Georges Bizet                          Symphony in C  (1855)
(Born 1838, Paris, France; died 1875, Bougival, France)

Most everyone is familiar with the story of child prodigy Wolfgang Amadeus Mozart, and his early death at the age of thirty-five.  Many are familiar with a similar tale when discussing the child prodigy, albeit far less prolific composer, Felix Mendelssohn, who died at the age of thirty-eight.  Few are aware that the French composer Georges Bizet, most famous for his opera Carmen, was also a child prodigy who died far too young, at the age of thirty-six.

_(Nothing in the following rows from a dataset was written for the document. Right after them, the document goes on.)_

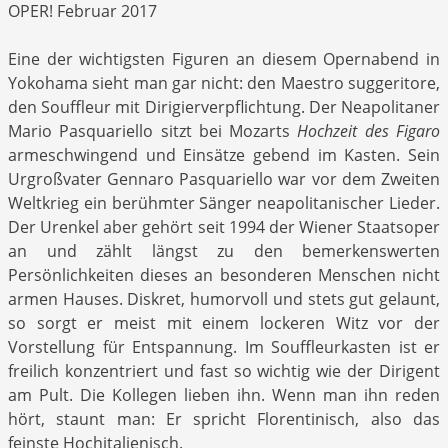
OPER! Februar 2017
Eine der wichtigsten Figuren an diesem Opernabend in
Yokohama sieht man gar nicht: den Maestro suggeritore,
den Souffleur mit Dirigierverpflichtung. Der Neapolitaner
Mario Pasquariello sitzt bei Mozarts
Hochzeit des Figaro
armeschwingend und Einsätze gebend im Kasten. Sein
Urgroßvater Gennaro Pasquariello war vor dem Zweiten
Weltkrieg ein berühmter Sänger neapolitanischer Lieder.
Der Urenkel aber gehört seit 1994 der Wiener Staatsoper
an und zählt längst zu den bemerkenswerten
Persönlichkeiten dieses an besonderen Menschen nicht
armen Hauses. Diskret, humorvoll und stets gut gelaunt,
so sorgt er meist mit einem lockeren Witz vor der
Vorstellung für Entspannung. Im Souffleurkasten ist er
freilich konzentriert und fast so wichtig wie der Dirigent
am Pult. Die Kollegen lieben ihn. Wenn man ihn reden
hört, staunt man: Er spricht Florentinisch, also das
feinste Hochitalienisch.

Bizet was born to musician parents and showed musical prowess at an early age.  He was admitted to the Paris Conservatoire at the tender age of nine, and wrote his first symphony, the Symphony in C, at the age of seventeen.  The Symphony in C was most likely a student assignment while the young composer was studying at the Paris Conservatoire.  It was never published nor performed in Bizet’s lifetime; in fact, no one knew it existed until nearly eighty years later, in 1933, when it was discovered in the Conservatoire’s archives by musicologist Jean Chantavoine.  Bizet’s biographer, Douglas Charles Parker, took the work to the conductor Felix Weingartner who recognized it as a remarkably mature and well-written symphony, and conducted its premiere in Basel, Switzerland in 1933.  It has remained a mainstay in the repertoire ever since.

Why Bizet never mentioned this work in any of his letters, nor tried to have it published and performed, is a matter of speculation.  The most widely believed theory is that as a student of the French composer Charles Gounod at the Paris Conservatoire, Bizet was influenced by Gounod’s Symphony No. 1, which premiered earlier in 1855.  So influenced, that he perhaps copied several of the elements of Gounod’s work.  Not literal note-for-note copying, but stylistic and architectural elements of Gounod’s Symphony are also found in Bizet’s Symphony in C.  During Bizet’s lifetime Gounod was the far more successful and famous of the two; therefore, for Bizet to publish his first symphony which was written soon after Gounod’s, while he was his pupil, and containing several of the same structural elements of Gounod’s work, could perhaps damage Bizet’s reputation as a composer.

The Symphony in C is written in the traditional four-movement symphonic paradigm and is most beloved for its beautiful melodies, rich orchestration, and elegant charm.